Untangling Culture KNOT #016

Harmony Addiction

It's actually suppression. And if you've been in enough of those meetings, you know exactly which it is by the speed of the consensus.

To discern the true nature of anything, whatever it may seem, is wisdom. Valluvar’s challenge: look past what something appears to be. Find what it actually is. Your team meeting ended early. Everyone agreed. Smiles. Nods. A clean decision in twenty minutes. It seems like alignment. It’s actually suppression. And if you’ve been in enough of those meetings, you know exactly which it is by the speed of the consensus.

Philip Green’s Arcadia Group was psychological unsafety made corporate. I read the 2018 parliamentary testimony and the Telegraph exposé. Employees described ‘walking on eggshells.’ Senior executives reported Green screaming at them in meetings, throwing objects, commenting on women’s appearances. One executive described the culture as ‘fear, compliance, and silence.’ When Arcadia collapsed in 2020, with 13,000 jobs lost and a £350 million pension deficit, the inquest found that nobody had challenged Green’s decisions in years. Unsafety doesn’t just silence dissent. It removes the neural pathways for generating it.

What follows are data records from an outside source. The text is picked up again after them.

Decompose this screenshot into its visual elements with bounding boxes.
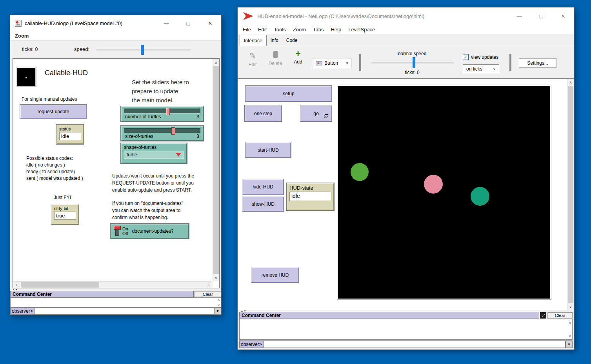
minimize-button[interactable]: — [508,7,530,25]
command-input[interactable] [35,308,214,315]
scroll-right-icon[interactable]: › [206,282,212,288]
switch-knob[interactable] [114,226,121,230]
size-of-turtles-slider[interactable]: size-of-turtles 3 [121,126,204,141]
go-button[interactable]: go [300,105,332,121]
menu-tools[interactable]: Tools [270,27,289,33]
status-monitor: status idle [56,125,84,144]
menu-help[interactable]: Help [327,27,345,33]
document-updates-switch[interactable]: On Off document-updates? [111,224,189,239]
abc-widget-icon: abc [316,61,322,65]
edit-tool[interactable]: ✎ Edit [245,51,260,67]
scroll-down-icon[interactable]: ∨ [567,304,574,309]
chooser-field[interactable]: turtle [124,151,184,159]
widget-type-dropdown[interactable]: abc Button ▼ [313,58,351,68]
maximize-button[interactable]: □ [530,7,552,25]
view-updates-checkbox[interactable]: ✓ view updates [463,54,498,60]
pencil-icon: ✎ [249,51,256,60]
tab-interface[interactable]: Interface [240,35,267,46]
output-scroll-down-icon[interactable]: ∨ [568,333,571,339]
right-window-title: HUD-enabled-model - NetLogo {C:\Users\wa… [257,13,424,19]
tab-code[interactable]: Code [282,35,302,46]
setup-button[interactable]: setup [245,86,332,101]
left-window-title: callable-HUD.nlogo (LevelSpace model #0) [25,20,122,26]
minimize-button[interactable]: — [155,15,177,31]
interface-vscrollbar[interactable]: ∧ ∨ [567,79,574,310]
right-menubar: File Edit Tools Zoom Tabs Help LevelSpac… [238,25,574,35]
left-menubar: Zoom [10,31,221,41]
menu-zoom[interactable]: Zoom [11,33,32,39]
scroll-down-icon[interactable]: ∨ [213,275,219,281]
hscroll-thumb[interactable] [21,282,99,288]
hud-state-monitor: HUD-state idle [287,183,334,210]
menu-zoom[interactable]: Zoom [289,27,309,33]
checkbox-icon[interactable]: ✓ [463,54,469,60]
hud-view-preview [16,67,36,87]
switch-toggle[interactable] [114,226,122,237]
add-tool[interactable]: + Add [291,49,305,65]
menu-file[interactable]: File [239,27,255,33]
clear-button[interactable]: Clear [547,312,573,319]
update-mode-value: on ticks [466,66,482,72]
close-button[interactable]: ✕ [199,15,221,31]
vscroll-thumb[interactable] [213,66,219,274]
delete-tool-label: Delete [266,61,285,66]
model-canvas: Callable-HUD For single manual updates r… [13,59,213,281]
tab-info[interactable]: Info [267,35,282,46]
output-scroll-up-icon[interactable]: ∧ [217,298,220,302]
right-command-center-header: Command Center [239,312,539,319]
history-dropdown-button[interactable]: ▼ [566,340,573,348]
one-step-button[interactable]: one step [245,105,282,121]
number-of-turtles-slider[interactable]: number-of-turtles 3 [121,106,204,121]
right-titlebar[interactable]: HUD-enabled-model - NetLogo {C:\Users\wa… [238,7,574,25]
maximize-button[interactable]: □ [177,15,199,31]
close-button[interactable]: ✕ [552,7,574,25]
interface-canvas: setup one step go start-HUD hide-HUD sho… [238,79,568,310]
forever-icon [324,113,329,118]
clear-button[interactable]: Clear [195,291,221,297]
ticks-counter: ticks: 0 [22,46,38,52]
output-scroll-down-icon[interactable]: ∨ [217,303,220,307]
model-vscrollbar[interactable]: ∧ ∨ [213,59,219,281]
dirty-bit-monitor: dirty-bit true [51,204,79,225]
switch-label: document-updates? [132,228,174,234]
start-hud-button[interactable]: start-HUD [245,142,291,158]
speed-slider[interactable] [96,49,191,51]
popout-icon[interactable]: ⤢ [540,312,546,319]
update-mode-dropdown[interactable]: on ticks ∨ [463,64,499,73]
scroll-up-icon[interactable]: ∧ [567,80,574,85]
toolbar-separator [509,54,511,71]
request-update-button[interactable]: request-update [20,105,87,119]
main-speed-slider[interactable] [371,62,454,63]
chooser-dropdown-icon [176,153,181,157]
main-speed-slider-handle[interactable] [413,57,415,68]
menu-edit[interactable]: Edit [255,27,270,33]
slider-track[interactable] [124,128,200,133]
output-scroll-up-icon[interactable]: ∧ [568,320,571,325]
left-command-output: ∧ ∨ [10,297,221,308]
left-titlebar[interactable]: callable-HUD.nlogo (LevelSpace model #0)… [10,15,221,31]
model-hscrollbar[interactable]: ‹ › [13,281,213,288]
show-hud-button[interactable]: show-HUD [242,196,284,212]
scroll-left-icon[interactable]: ‹ [14,282,19,288]
netlogo-main-window: HUD-enabled-model - NetLogo {C:\Users\wa… [237,7,575,350]
left-command-center-header: Command Center [10,291,194,297]
settings-button[interactable]: Settings... [519,58,556,68]
turtle-circle [424,175,443,194]
command-input[interactable] [264,340,566,348]
speed-slider-handle[interactable] [141,45,144,55]
view-updates-label: view updates [471,54,498,60]
delete-tool[interactable]: Delete [266,51,285,66]
observer-prompt: observer> [10,308,35,315]
remove-hud-button[interactable]: remove HUD [251,267,299,283]
levelspace-model-window: callable-HUD.nlogo (LevelSpace model #0)… [10,15,222,315]
shape-of-turtles-chooser[interactable]: shape-of-turtles turtle [121,143,187,163]
hide-hud-button[interactable]: hide-HUD [242,179,284,195]
scroll-up-icon[interactable]: ∧ [213,60,219,65]
slider-track[interactable] [124,109,200,114]
menu-tabs[interactable]: Tabs [309,27,327,33]
switch-off-label: Off [122,231,128,236]
toolbar-separator [359,54,361,71]
history-dropdown-button[interactable]: ▼ [214,308,221,315]
menu-levelspace[interactable]: LevelSpace [345,27,378,33]
vscroll-thumb[interactable] [568,86,573,303]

This is what happens when comfort becomes the priority. In pharmacology, analgesic dependency occurs when the body becomes so accustomed to pain suppression that it can no longer process discomfort naturally. The drug doesn’t cure the pain. It hides it. And the longer you hide it, the less capable the body becomes of dealing with it on its own. Harmony addiction works the same way. The team suppresses conflict so consistently that it loses the capacity to have productive disagreement. When the real problem finally arrives, one that can’t be smoothed over, the team has no muscles for it. The conflict skills have atrophied.

In your next meeting, introduce a deliberate counter-position. Not to create drama. To test what happens when someone disagrees. If the room tenses, if people look at you like you broke something, that tension is your diagnostic. Healthy teams lean into disagreement. Addicted teams flinch.

That comfort has a name. Harmony Addiction. And once you see it, you can’t unsee it.

Untie The Knot

Uproot

The team was rewarded for agreement. Early on, someone disagreed and the response (subtle, social, structural) made the cost clear. After that, consensus was the path of least resistance. Harmony became the default because conflict had invisible consequences.

Navigate

The team can hold a disagreement for an entire meeting without resolving it prematurely. Unresolved tension is treated as useful information, not a failure.

Tool

SPAR / Dialectic: the structured disagreement protocol that makes conflict productive instead of personal. SPAR turns argument into illumination.

Implement

In your next team decision, explicitly assign one person to argue against the consensus. Not as theatre. As methodology. Watch whether the room allows it.

Emerge

When productive conflict becomes normal, decisions get sharper, implementation resistance drops, and the team stops avoiding the conversations that matter most.